The leading cases on the meaning of ‘security’ (or, more strictly, a debt on a security) in the context of s 132(3)(b) are Ramsay (WT) Ltd v CIR [1981] STC 174 and Taylor Clark International v Lewis [1993] STC 1259. These are, to a considerable extent, reproduced in HMRC’s Capital Gains Manual at CG53420 to CG53442. The loan note must have an ‘investment quality’ so it must carry a commercial rate of interest (or be issued at a discount or carry a premium on repayment). It must be capable of being realised at a profit so (preferably) it should have a fixed rate of interest. It should not be redeemable within twelve months of issue (unless there is an early redemption penalty) and it should be transferable. The loan notes should not be QCBs within TCGA 1992, s 117 to allow taper relief to continue to run. The most common way a security is caused not to constitute a QCB is to provide for redemption in a currency other than sterling (but so as to restrict any gain due to currency fluctuations so as to prevent the investment constituting a deeply discounted security for the purposes of ITTOIA 2005, Pt 4 Ch 8).
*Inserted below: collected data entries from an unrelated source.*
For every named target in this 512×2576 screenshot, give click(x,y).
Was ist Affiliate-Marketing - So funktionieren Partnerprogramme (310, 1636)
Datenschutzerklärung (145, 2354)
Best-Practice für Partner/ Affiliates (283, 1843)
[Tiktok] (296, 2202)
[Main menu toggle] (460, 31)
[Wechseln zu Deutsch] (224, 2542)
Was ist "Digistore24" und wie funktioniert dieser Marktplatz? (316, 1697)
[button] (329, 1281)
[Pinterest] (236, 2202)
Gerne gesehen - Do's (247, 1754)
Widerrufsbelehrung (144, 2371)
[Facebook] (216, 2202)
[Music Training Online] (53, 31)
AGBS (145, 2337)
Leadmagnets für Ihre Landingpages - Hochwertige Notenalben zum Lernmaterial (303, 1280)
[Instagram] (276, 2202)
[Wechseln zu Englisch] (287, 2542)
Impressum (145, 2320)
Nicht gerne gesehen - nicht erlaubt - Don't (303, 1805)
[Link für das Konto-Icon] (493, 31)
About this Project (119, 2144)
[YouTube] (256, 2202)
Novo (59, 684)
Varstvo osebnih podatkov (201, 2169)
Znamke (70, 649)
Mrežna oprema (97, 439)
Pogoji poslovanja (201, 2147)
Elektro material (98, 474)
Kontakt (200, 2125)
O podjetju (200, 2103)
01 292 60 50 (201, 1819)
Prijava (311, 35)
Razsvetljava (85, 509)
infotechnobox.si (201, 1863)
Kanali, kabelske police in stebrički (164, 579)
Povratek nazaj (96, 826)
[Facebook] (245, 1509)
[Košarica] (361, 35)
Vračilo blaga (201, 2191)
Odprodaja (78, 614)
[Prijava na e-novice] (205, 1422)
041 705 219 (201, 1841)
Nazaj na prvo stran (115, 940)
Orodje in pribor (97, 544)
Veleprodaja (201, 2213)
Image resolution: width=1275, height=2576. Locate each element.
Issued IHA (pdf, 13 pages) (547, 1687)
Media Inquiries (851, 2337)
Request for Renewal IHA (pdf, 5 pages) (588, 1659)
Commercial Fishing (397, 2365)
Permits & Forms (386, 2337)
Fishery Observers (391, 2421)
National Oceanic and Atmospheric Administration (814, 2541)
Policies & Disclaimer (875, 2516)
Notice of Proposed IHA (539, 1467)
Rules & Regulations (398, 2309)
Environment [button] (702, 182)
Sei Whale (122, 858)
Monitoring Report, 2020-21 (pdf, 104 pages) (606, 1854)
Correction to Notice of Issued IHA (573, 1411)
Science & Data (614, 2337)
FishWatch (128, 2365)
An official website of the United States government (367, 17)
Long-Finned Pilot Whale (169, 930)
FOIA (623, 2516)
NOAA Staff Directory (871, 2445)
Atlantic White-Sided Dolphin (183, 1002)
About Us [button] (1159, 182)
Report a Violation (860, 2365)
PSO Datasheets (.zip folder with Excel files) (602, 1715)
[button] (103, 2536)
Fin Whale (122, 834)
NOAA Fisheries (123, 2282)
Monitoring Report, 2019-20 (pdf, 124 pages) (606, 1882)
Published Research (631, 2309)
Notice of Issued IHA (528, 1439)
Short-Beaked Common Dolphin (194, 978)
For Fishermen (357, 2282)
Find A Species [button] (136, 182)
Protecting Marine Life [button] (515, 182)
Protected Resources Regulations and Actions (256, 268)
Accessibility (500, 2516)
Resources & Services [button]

Marren v Ingles and applications for COP 10 clearance
Purchaser may prefer the earn-out to be settled in cash for smaller option holders. Marren v Ingles treatment would apply resulting in the up-front value of the earn-out being brought into charge on completion. This may not be a concern, however, if the gain is absorbed by annual exemptions.

Option-holders should be included in the Code of Practice 10 (COP10) application if their earn-out is settled in shares or loan notes. The application is made to obtain clearance that securities option treatment will not apply to the earn-out. Option-holders participate in the earn-out on the same terms as other shareholders so the conditions in Q&A 5(l) of HMRC’s ‘Frequently Asked Questions on the Taxation of Employment Related Securities’ (available by clicking here), should be satisfied.

One issue which is often overlooked at the heads of terms stage is what happens to the forfeited earn-out. The SPA should say forfeited earn-outs either fall into a ‘pot’ to be distributed to employees as a bonus or revert to Purchaser, it should not be distributed as additional consideration to the remaining vendors (as HMRC will not accept that it is additional consideration for the sale of the shares).


It may be thought that EMI option holders are on a level playing field with existing shareholders, but I hope this article demonstrates that this is not the case. The main difference is that the taper clock re-starts on completion for loan notes issued in settlement of the initial and deferred consideration. There seems no good reason for this and it is hoped that the Government may rectify this anomaly as a consequence of their current review of the EMI legislation.